*** Opening Task data ***
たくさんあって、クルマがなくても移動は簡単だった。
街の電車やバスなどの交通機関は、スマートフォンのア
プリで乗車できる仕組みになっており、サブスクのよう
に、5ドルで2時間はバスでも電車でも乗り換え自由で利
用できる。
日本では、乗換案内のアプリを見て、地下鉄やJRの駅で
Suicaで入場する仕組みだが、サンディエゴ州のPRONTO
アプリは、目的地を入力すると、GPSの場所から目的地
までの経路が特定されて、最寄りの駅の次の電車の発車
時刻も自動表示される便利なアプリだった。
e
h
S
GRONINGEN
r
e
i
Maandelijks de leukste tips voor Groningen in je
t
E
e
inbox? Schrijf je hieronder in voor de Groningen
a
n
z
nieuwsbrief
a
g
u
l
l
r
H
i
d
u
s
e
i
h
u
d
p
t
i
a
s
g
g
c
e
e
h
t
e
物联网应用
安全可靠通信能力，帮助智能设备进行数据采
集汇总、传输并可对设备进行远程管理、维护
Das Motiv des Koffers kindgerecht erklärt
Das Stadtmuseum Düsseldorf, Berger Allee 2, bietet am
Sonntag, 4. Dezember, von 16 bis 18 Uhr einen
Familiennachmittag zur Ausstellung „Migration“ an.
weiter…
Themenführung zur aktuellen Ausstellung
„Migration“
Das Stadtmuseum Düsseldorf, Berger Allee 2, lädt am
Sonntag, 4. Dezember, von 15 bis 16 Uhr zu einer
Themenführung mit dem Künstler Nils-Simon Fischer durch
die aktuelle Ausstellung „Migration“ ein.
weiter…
*** Closing Task data ***
*** Opening Task data ***
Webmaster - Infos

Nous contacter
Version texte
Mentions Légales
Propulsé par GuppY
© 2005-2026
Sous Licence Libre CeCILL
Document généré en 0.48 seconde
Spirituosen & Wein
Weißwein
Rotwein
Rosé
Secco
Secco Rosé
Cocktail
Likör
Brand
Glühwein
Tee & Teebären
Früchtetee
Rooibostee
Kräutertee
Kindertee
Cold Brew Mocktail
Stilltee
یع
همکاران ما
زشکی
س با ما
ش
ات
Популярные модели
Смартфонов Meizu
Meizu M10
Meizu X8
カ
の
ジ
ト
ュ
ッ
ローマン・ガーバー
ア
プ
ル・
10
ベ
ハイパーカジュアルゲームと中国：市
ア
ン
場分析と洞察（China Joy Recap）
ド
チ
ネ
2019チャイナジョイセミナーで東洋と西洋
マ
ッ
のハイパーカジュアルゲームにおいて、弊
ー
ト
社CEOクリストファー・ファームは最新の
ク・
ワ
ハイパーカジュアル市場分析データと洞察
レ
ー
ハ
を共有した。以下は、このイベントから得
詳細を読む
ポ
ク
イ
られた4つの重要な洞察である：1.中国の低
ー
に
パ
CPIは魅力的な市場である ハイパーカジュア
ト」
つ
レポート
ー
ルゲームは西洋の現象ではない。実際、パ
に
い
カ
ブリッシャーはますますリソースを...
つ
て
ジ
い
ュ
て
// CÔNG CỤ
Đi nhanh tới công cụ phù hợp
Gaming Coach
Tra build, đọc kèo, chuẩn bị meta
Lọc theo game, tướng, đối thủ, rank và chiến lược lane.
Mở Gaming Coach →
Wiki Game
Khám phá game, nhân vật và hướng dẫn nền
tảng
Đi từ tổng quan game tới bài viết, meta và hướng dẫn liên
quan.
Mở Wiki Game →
*** Closing Task data ***
*** Opening Task data ***
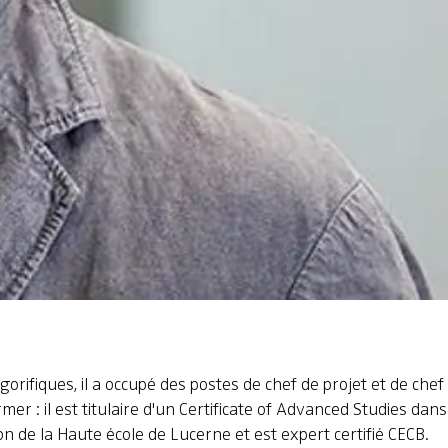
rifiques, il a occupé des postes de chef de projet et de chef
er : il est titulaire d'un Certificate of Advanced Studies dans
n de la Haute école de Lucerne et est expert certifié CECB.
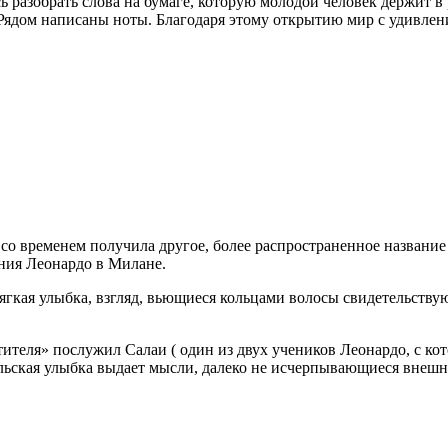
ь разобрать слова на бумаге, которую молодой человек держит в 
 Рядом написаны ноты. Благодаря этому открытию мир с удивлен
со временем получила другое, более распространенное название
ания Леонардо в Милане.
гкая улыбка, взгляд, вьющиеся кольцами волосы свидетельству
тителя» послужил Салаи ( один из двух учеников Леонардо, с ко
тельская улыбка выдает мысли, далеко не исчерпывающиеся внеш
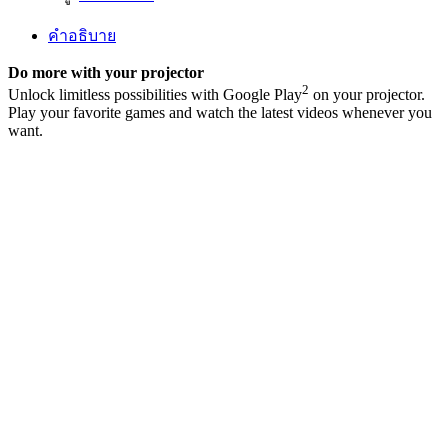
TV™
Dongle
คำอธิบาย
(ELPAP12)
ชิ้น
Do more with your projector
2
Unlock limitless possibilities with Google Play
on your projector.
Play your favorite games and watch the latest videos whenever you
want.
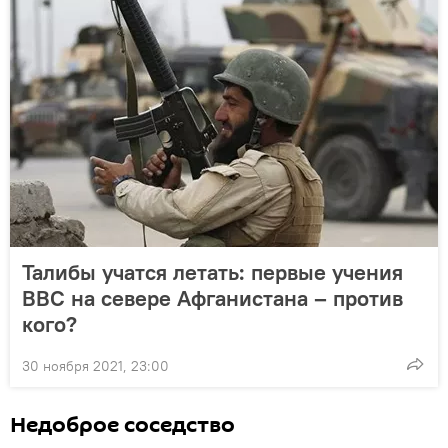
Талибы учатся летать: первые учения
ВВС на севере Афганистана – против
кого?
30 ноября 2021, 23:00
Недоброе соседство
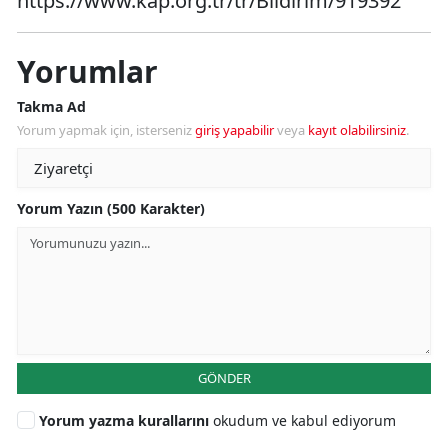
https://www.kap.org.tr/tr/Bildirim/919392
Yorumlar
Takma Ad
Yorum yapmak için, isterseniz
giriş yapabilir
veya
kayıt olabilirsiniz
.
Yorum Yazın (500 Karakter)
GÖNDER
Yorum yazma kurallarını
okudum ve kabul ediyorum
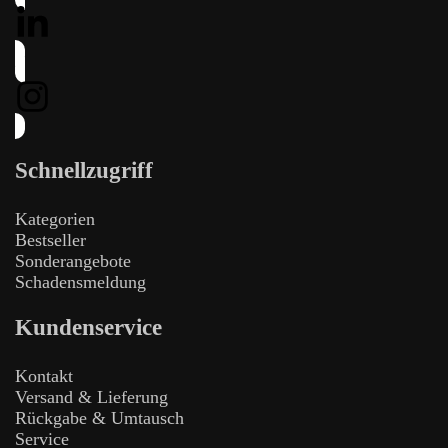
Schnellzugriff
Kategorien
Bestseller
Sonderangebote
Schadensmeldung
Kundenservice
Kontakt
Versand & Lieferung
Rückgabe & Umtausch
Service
*** Closing Task data ***
Task description
When a line of the entries contains "Play", it counts; say how many such lines there are, and nothing more.

Exercise answer
2